An example of the large-scale painting that decorated the castles of these formidable lords is the famous “Cypress Tree” eight-panel screen from the Tokyo National Museum. This depicts just the middle section of an aged tree, painted in bold brush strokes on a background of gold-leaf clouds — a composition that is startling to those more familiar with European paintings where such a tree would be shown in context with earth below and the sky above. Eitoku has here conceived an effect that is extraordinarily powerful, and by cutting off the top and bottom sections of the tree, the image of weight and age is all the more effective. Overwhelming though this picture appears today, what would we give for just a glimpse of recorded “great paintings” of pine and prunus trees extending for up to 60 meters in length?

But famous though he is for these exuberant screens and sliding doors, Eitoku was equally a master of fine, detailed paintings such as is seen on fans. Until the modern period, there was no dividing line between art and craft in patrons’ minds, and artists were just as likely to be commissioned to produce summer fans, (much like a new line in fashion today), as they were to decorate building interiors. And just like modern fashions, the fans were likely to be thrown away at the end of the season. A few that have survived show beautiful, miniature ink paintings of birds, early autumn fruits, boats on a misty lake, some decorated with a blush of gold dust or an inscribed poem — so continuing the tradition of the painting of the Muromachi Period (1338-1573), in which the Kano School had been born.

Another contrast to the flamboyant and decorative is seen in Eitoku’s genre paintings, which are of historic interest for their depiction of everyday life.

A pair of screens on view here, commissioned by the Shogun Ashikaga Yoshiteru in 1565, depict a view of Kyoto as if seen at a 45-degree angle from an airplane.

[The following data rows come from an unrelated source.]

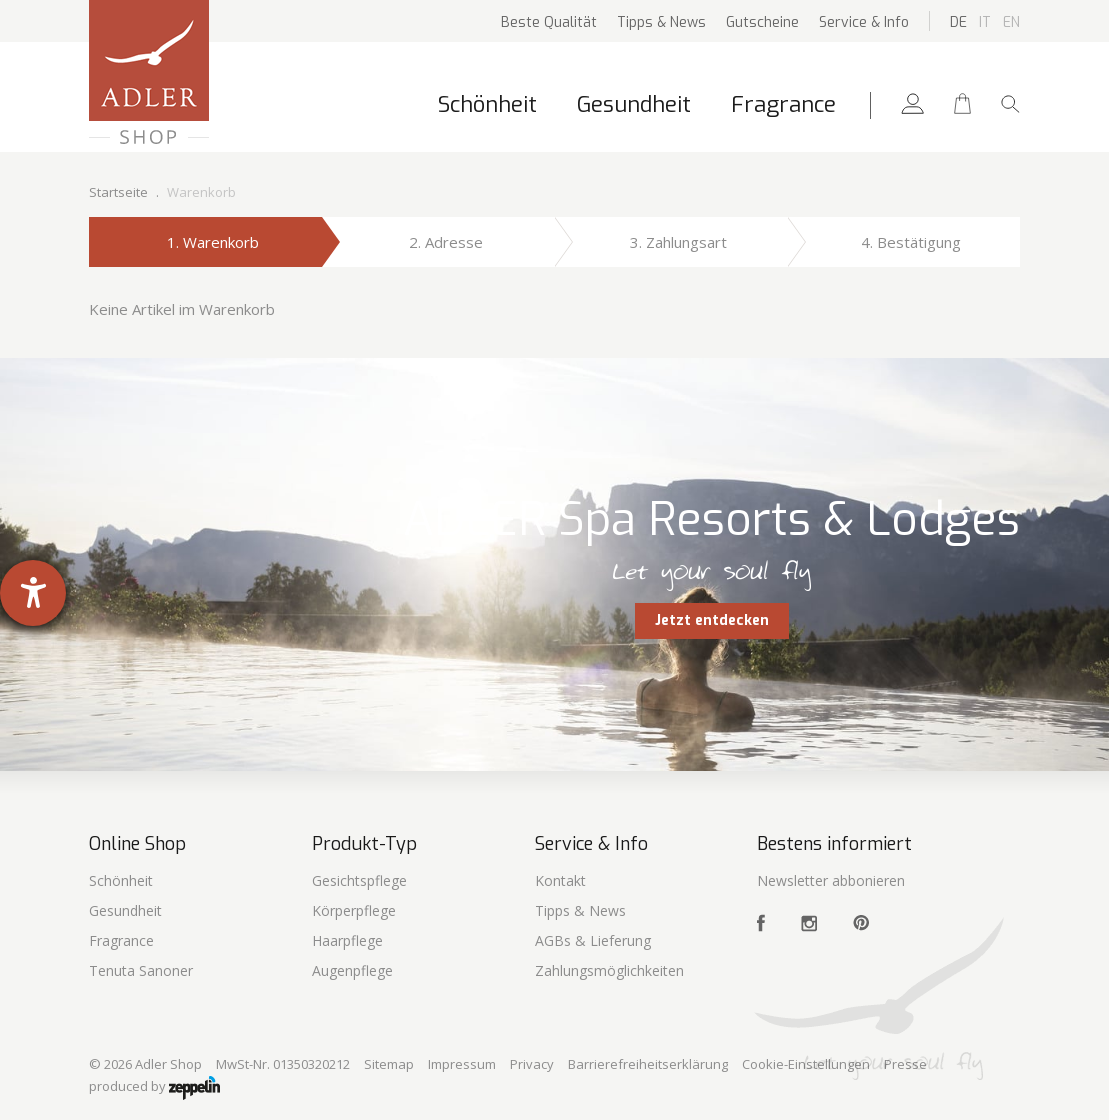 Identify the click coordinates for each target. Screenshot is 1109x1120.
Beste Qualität (549, 22)
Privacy (532, 1064)
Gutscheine (762, 22)
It (985, 22)
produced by (154, 1088)
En (1011, 22)
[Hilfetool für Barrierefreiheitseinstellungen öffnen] (33, 593)
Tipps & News (661, 22)
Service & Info (864, 22)
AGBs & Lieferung (593, 940)
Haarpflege (347, 940)
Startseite (118, 192)
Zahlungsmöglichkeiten (609, 970)
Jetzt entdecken (712, 620)
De (958, 22)
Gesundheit (634, 104)
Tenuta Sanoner (141, 970)
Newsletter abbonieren (831, 880)
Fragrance (783, 104)
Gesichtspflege (359, 880)
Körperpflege (354, 910)
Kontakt (560, 880)
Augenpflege (352, 970)
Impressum (462, 1064)
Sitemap (389, 1064)
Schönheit (487, 104)
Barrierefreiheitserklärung (648, 1064)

Details reveal the Gion Festival with attendant celebrants, the business activities of merchants and the calm courtyards of temples and private dwellings. Another six-panel screen shows Hideyoshi’s lavish and richly furnished Jurokadai palace/castle, also known as Kurakutei.

We can only imagine what masterpieces of Eitoku’s hand met their end in flames and what he might have produced had his life been longer. But at least this exhibition can provide us with a glimpse of Momoyama splendor.